La Danseuse vint en marchant, ses genoux s’entrechoquant, donnant du sens aux moyens, sifflant le brut à même la chair. La Danseuse D’Apocalypse mime les déhanchements, absurde les évidences, fracasse les crânes de verre, désape les plus attachées à leur propre peau, inadmet les incapacités, hume les pistils avec paille incorporée, scorpionne les amants épuisés, pille les tempes grisonnantes, défroque les hermaphrodites, fascine les fruits pourris se réagrégeant, thyroïde les monarchies, hémophile les généalogies dantesques, et les cercles seuls font naître son épouvante.

 

Le duc prétend beaucoup de choses, et en commet beaucoup plus. Le jus qui sort de ses pores abreuve sa cohorte d’animaux déformés, les porcs qui dévorent leur maître, les guerriers à tête de naja, la furie des sans-pattes, les mâchoires qui rampent sur la coulée de leur matière fécale.

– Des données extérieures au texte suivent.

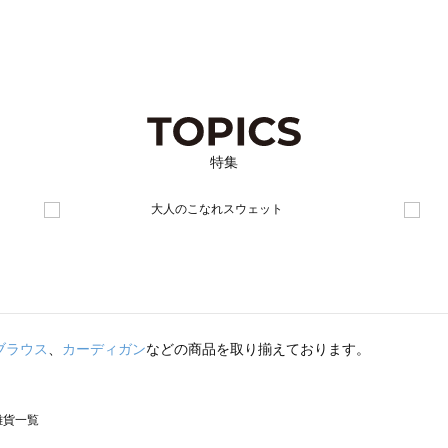
特集
ブラウス
、
カーディガン
などの商品を取り揃えております。
の雑貨一覧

Johann Wier, ancien gouverneur d’Inde-Occidentale, y est resté.

 

Et Odessa ? Une erreur de typographie, une coquille vide. La senteur de l’os hypertrophié.

Elle permet aux voies de se croiser, car sa vue est trouble.

Son corps est amas.

 

Philis-âme-perdue, ombre de Son nombre, dévore son enfant avec un jappement mélodieux.

 

Les roseaux vivants craquent sous sa botte. Ses éperons labourent une bien belle progéniture. Une mixture de muscles noués, de scalpels encore en action, de sutures épuisées, de doigts pris dans les rouages, et de bouches qui supurent.

L’énumération a perdu de sa force. Wier n’amuse plus grand monde.